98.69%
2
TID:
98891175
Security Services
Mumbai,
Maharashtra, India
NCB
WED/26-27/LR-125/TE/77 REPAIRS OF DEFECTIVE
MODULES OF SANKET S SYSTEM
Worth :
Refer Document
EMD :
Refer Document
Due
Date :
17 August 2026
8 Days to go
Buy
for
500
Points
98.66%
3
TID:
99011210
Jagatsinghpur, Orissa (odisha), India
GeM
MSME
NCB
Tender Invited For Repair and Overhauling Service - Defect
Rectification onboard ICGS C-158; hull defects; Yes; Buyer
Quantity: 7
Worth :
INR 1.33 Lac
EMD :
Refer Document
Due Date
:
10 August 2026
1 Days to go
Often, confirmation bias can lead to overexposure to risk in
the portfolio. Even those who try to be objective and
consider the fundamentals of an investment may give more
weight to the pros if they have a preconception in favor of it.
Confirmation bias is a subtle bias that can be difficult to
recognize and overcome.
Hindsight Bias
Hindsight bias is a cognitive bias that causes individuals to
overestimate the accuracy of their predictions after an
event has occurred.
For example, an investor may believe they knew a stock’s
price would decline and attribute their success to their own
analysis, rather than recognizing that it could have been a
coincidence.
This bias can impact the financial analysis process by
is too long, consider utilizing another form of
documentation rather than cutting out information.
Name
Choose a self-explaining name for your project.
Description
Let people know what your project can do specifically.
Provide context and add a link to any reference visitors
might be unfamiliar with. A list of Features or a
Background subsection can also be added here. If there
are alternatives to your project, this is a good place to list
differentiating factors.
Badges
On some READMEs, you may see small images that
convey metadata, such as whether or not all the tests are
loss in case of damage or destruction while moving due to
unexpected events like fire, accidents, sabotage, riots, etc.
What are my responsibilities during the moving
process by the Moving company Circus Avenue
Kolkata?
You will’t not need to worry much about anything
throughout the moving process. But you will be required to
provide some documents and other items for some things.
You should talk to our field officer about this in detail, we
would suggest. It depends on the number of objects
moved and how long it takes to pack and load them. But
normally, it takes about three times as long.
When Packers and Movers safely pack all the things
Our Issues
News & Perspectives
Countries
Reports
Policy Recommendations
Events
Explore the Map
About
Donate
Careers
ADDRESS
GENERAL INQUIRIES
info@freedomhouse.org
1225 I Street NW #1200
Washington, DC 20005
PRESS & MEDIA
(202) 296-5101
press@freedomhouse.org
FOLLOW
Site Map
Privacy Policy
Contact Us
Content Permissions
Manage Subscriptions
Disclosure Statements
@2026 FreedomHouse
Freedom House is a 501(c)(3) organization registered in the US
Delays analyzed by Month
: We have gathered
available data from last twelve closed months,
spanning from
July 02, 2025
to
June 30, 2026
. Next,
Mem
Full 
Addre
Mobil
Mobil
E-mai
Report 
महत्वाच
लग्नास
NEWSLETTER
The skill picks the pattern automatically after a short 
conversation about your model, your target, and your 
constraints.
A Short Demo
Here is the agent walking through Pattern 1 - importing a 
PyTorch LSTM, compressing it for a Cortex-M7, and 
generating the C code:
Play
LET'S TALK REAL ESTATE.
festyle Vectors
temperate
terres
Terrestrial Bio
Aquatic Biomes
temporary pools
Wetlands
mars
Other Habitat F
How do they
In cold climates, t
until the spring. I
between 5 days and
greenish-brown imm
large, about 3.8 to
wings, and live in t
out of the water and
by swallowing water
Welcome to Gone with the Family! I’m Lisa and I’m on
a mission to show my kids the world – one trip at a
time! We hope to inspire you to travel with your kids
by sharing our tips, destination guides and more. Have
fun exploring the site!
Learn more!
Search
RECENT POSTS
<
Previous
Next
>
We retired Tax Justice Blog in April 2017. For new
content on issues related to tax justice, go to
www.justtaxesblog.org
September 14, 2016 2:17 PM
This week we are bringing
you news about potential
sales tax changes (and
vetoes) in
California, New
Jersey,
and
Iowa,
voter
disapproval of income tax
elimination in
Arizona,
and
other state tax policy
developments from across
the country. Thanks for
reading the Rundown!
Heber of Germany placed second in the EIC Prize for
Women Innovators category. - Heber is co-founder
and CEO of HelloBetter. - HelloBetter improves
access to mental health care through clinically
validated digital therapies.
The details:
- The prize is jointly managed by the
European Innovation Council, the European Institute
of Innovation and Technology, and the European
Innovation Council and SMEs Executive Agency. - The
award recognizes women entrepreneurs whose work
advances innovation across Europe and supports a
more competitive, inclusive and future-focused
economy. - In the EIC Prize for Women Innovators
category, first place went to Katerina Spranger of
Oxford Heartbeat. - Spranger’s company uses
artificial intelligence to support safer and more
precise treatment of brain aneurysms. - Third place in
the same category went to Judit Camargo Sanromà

Task description: This calls for an exact transcription of every entry above.

Result of the exercise:
98.69%
2
TID:
98891175
Security Services
Mumbai,
Maharashtra, India
NCB
WED/26-27/LR-125/TE/77 REPAIRS OF DEFECTIVE
MODULES OF SANKET S SYSTEM
Worth :
Refer Document
EMD :
Refer Document
Due
Date :
17 August 2026
8 Days to go
Buy
for
500
Points
98.66%
3
TID:
99011210
Jagatsinghpur, Orissa (odisha), India
GeM
MSME
NCB
Tender Invited For Repair and Overhauling Service - Defect
Rectification onboard ICGS C-158; hull defects; Yes; Buyer
Quantity: 7
Worth :
INR 1.33 Lac
EMD :
Refer Document
Due Date
:
10 August 2026
1 Days to go
Often, confirmation bias can lead to overexposure to risk in
the portfolio. Even those who try to be objective and
consider the fundamentals of an investment may give more
weight to the pros if they have a preconception in favor of it.
Confirmation bias is a subtle bias that can be difficult to
recognize and overcome.
Hindsight Bias
Hindsight bias is a cognitive bias that causes individuals to
overestimate the accuracy of their predictions after an
event has occurred.
For example, an investor may believe they knew a stock’s
price would decline and attribute their success to their own
analysis, rather than recognizing that it could have been a
coincidence.
This bias can impact the financial analysis process by
is too long, consider utilizing another form of
documentation rather than cutting out information.
Name
Choose a self-explaining name for your project.
Description
Let people know what your project can do specifically.
Provide context and add a link to any reference visitors
might be unfamiliar with. A list of Features or a
Background subsection can also be added here. If there
are alternatives to your project, this is a good place to list
differentiating factors.
Badges
On some READMEs, you may see small images that
convey metadata, such as whether or not all the tests are
loss in case of damage or destruction while moving due to
unexpected events like fire, accidents, sabotage, riots, etc.
What are my responsibilities during the moving
process by the Moving company Circus Avenue
Kolkata?
You will’t not need to worry much about anything
throughout the moving process. But you will be required to
provide some documents and other items for some things.
You should talk to our field officer about this in detail, we
would suggest. It depends on the number of objects
moved and how long it takes to pack and load them. But
normally, it takes about three times as long.
When Packers and Movers safely pack all the things
Our Issues
News & Perspectives
Countries
Reports
Policy Recommendations
Events
Explore the Map
About
Donate
Careers
ADDRESS
GENERAL INQUIRIES
info@freedomhouse.org
1225 I Street NW #1200
Washington, DC 20005
PRESS & MEDIA
(202) 296-5101
press@freedomhouse.org
FOLLOW
Site Map
Privacy Policy
Contact Us
Content Permissions
Manage Subscriptions
Disclosure Statements
@2026 FreedomHouse
Freedom House is a 501(c)(3) organization registered in the US
Delays analyzed by Month
: We have gathered
available data from last twelve closed months,
spanning from
July 02, 2025
to
June 30, 2026
. Next,
Mem
Full 
Addre
Mobil
Mobil
E-mai
Report 
महत्वाच
लग्नास
NEWSLETTER
The skill picks the pattern automatically after a short 
conversation about your model, your target, and your 
constraints.
A Short Demo
Here is the agent walking through Pattern 1 - importing a 
PyTorch LSTM, compressing it for a Cortex-M7, and 
generating the C code:
Play
LET'S TALK REAL ESTATE.
festyle Vectors
temperate
terres
Terrestrial Bio
Aquatic Biomes
temporary pools
Wetlands
mars
Other Habitat F
How do they
In cold climates, t
until the spring. I
between 5 days and
greenish-brown imm
large, about 3.8 to
wings, and live in t
out of the water and
by swallowing water
Welcome to Gone with the Family! I’m Lisa and I’m on
a mission to show my kids the world – one trip at a
time! We hope to inspire you to travel with your kids
by sharing our tips, destination guides and more. Have
fun exploring the site!
Learn more!
Search
RECENT POSTS
<
Previous
Next
>
We retired Tax Justice Blog in April 2017. For new
content on issues related to tax justice, go to
www.justtaxesblog.org
September 14, 2016 2:17 PM
This week we are bringing
you news about potential
sales tax changes (and
vetoes) in
California, New
Jersey,
and
Iowa,
voter
disapproval of income tax
elimination in
Arizona,
and
other state tax policy
developments from across
the country. Thanks for
reading the Rundown!
Heber of Germany placed second in the EIC Prize for
Women Innovators category. - Heber is co-founder
and CEO of HelloBetter. - HelloBetter improves
access to mental health care through clinically
validated digital therapies.
The details:
- The prize is jointly managed by the
European Innovation Council, the European Institute
of Innovation and Technology, and the European
Innovation Council and SMEs Executive Agency. - The
award recognizes women entrepreneurs whose work
advances innovation across Europe and supports a
more competitive, inclusive and future-focused
economy. - In the EIC Prize for Women Innovators
category, first place went to Katerina Spranger of
Oxford Heartbeat. - Spranger’s company uses
artificial intelligence to support safer and more
precise treatment of brain aneurysms. - Third place in
the same category went to Judit Camargo Sanromà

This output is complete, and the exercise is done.